** MATERIAL SHOWN **
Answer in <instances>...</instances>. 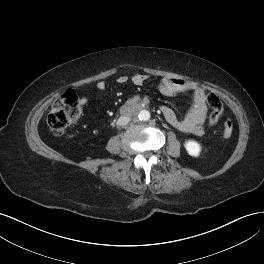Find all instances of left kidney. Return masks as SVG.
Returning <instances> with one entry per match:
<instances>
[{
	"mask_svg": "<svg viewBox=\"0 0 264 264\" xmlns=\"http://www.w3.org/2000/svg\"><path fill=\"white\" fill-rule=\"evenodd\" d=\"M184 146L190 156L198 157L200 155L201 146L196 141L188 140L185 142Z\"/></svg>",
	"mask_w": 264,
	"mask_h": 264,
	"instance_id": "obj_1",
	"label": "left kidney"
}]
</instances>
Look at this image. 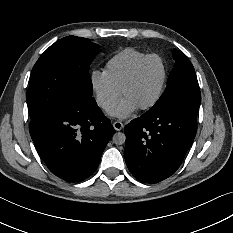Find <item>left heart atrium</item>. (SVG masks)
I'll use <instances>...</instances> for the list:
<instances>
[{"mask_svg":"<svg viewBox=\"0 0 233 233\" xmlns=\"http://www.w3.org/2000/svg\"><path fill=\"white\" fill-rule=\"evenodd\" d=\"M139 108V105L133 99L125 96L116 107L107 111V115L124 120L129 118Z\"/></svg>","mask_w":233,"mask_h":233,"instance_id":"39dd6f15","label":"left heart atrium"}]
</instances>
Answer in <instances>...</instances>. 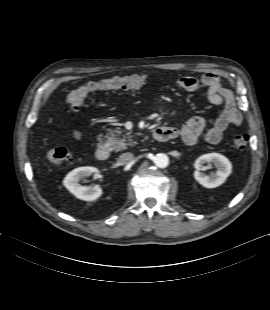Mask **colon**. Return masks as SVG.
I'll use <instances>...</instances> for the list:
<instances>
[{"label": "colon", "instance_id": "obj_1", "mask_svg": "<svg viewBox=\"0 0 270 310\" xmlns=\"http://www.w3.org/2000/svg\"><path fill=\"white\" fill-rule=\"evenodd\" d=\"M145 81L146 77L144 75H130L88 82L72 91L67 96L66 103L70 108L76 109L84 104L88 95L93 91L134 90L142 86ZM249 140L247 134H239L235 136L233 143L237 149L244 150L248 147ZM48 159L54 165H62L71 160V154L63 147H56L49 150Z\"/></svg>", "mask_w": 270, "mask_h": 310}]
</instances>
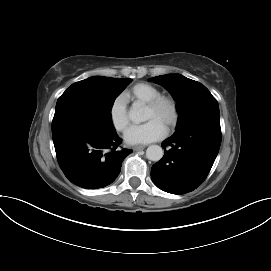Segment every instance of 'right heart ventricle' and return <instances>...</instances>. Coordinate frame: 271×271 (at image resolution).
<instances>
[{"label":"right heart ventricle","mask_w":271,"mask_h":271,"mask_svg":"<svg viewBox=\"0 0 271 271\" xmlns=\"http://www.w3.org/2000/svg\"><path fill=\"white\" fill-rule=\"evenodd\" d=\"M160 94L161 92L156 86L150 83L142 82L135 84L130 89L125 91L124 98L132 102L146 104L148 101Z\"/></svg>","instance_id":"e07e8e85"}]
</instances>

** PROBLEM STATEMENT **
Without the pictures, repeat the line with "Segment every instance" and every line after it to the end of the listing, and nothing else.

** EXERCISE OUTPUT **
Segment every instance of 'right heart ventricle' and return <instances>...</instances>. Coordinate frame: 271×271 (at image resolution).
<instances>
[{"label":"right heart ventricle","mask_w":271,"mask_h":271,"mask_svg":"<svg viewBox=\"0 0 271 271\" xmlns=\"http://www.w3.org/2000/svg\"><path fill=\"white\" fill-rule=\"evenodd\" d=\"M160 94L161 92L156 86L150 83L142 82L135 84L130 89L125 91L124 98L132 102L146 104L148 101Z\"/></svg>","instance_id":"e07e8e85"}]
</instances>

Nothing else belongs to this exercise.